##### Data for this task

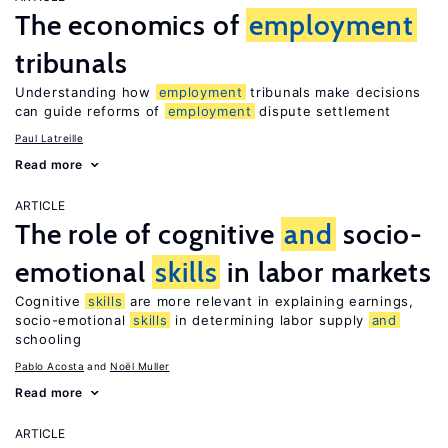
The economics of
employment
tribunals
Understanding how
employment
tribunals make decisions
can guide reforms of
employment
dispute settlement
Paul Latreille
Read more
ARTICLE
The role of cognitive
and
socio-
emotional
skills
in labor markets
Cognitive
skills
are more relevant in explaining earnings,
socio-emotional
skills
in determining labor supply
and
schooling
Pablo Acosta
Noël Muller
Read more
ARTICLE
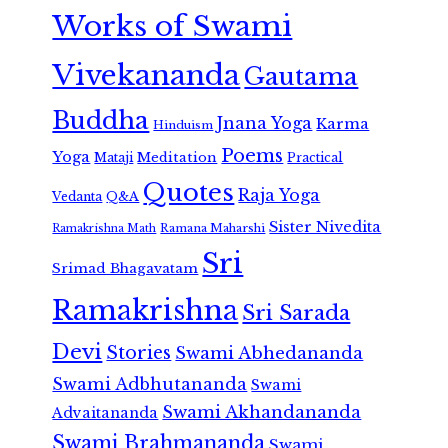
Works of Swami
Vivekananda
Gautama
Buddha
Jnana Yoga
Karma
Hinduism
Poems
Yoga
Meditation
Mataji
Practical
Quotes
Raja Yoga
Vedanta
Q&A
Sister Nivedita
Ramana Maharshi
Ramakrishna Math
Sri
Srimad Bhagavatam
Ramakrishna
Sri Sarada
Devi
Stories
Swami Abhedananda
Swami Adbhutananda
Swami
Swami Akhandananda
Advaitananda
Swami Brahmananda
Swami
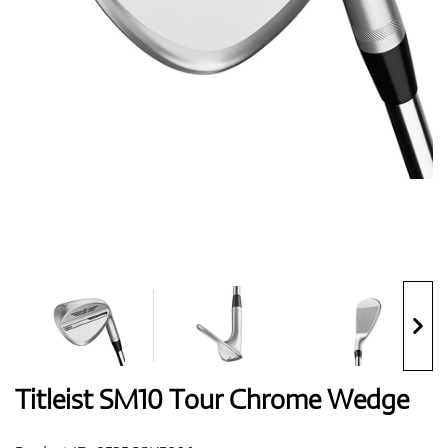
Shoes
Gloves
Balls
Bags
Titleist SM10 Tour Chrome Wedge
Trolleys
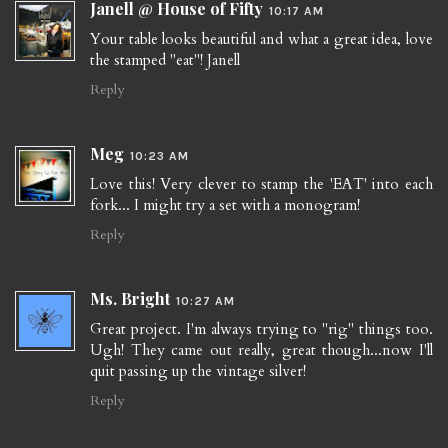
Janell @ House of Fifty
10:17 AM
Your table looks beautiful and what a great idea, love
the stamped "eat"! Janell
Reply
Meg
10:23 AM
Love this! Very clever to stamp the 'EAT' into each
fork... I might try a set with a monogram!
Reply
Ms. Bright
10:27 AM
Great project. I'm always trying to "rig" things too.
Ugh! They came out really, great though...now I'll
quit passing up the vintage silver!
Reply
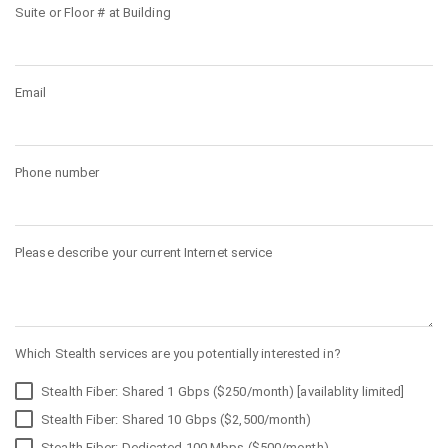
Suite or Floor # at Building
Email
Phone number
Please describe your current Internet service
Which Stealth services are you potentially interested in?
Stealth Fiber: Shared 1 Gbps ($250/month) [availablity limited]
Stealth Fiber: Shared 10 Gbps ($2,500/month)
Stealth Fiber: Dedicated 100 Mbps ($500/month)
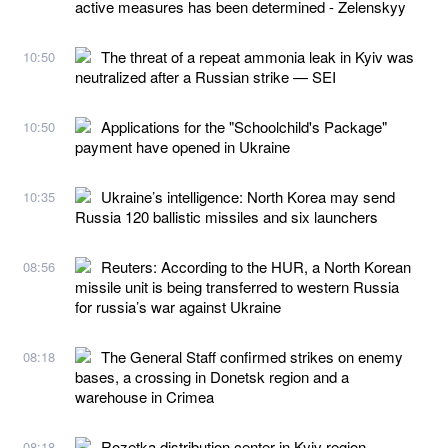
active measures has been determined - Zelenskyy
The threat of a repeat ammonia leak in Kyiv was
10:50
neutralized after a Russian strike — SEI
Applications for the "Schoolchild's Package"
10:50
payment have opened in Ukraine
Ukraine’s intelligence: North Korea may send
10:35
Russia 120 ballistic missiles and six launchers
Reuters: According to the HUR, a North Korean
08:56
missile unit is being transferred to western Russia
for russia’s war against Ukraine
The General Staff confirmed strikes on enemy
08:18
bases, a crossing in Donetsk region and a
warehouse in Crimea
Rozetka distribution center in Kyiv region
08:18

##########

- [Exercise]: Copy every line of the data that holds the string "Stealth".

- [Answer to the exercise]:
Which Stealth services are you potentially interested in?
Stealth Fiber: Shared 1 Gbps ($250/month) [availablity limited]
Stealth Fiber: Shared 10 Gbps ($2,500/month)
Stealth Fiber: Dedicated 100 Mbps ($500/month)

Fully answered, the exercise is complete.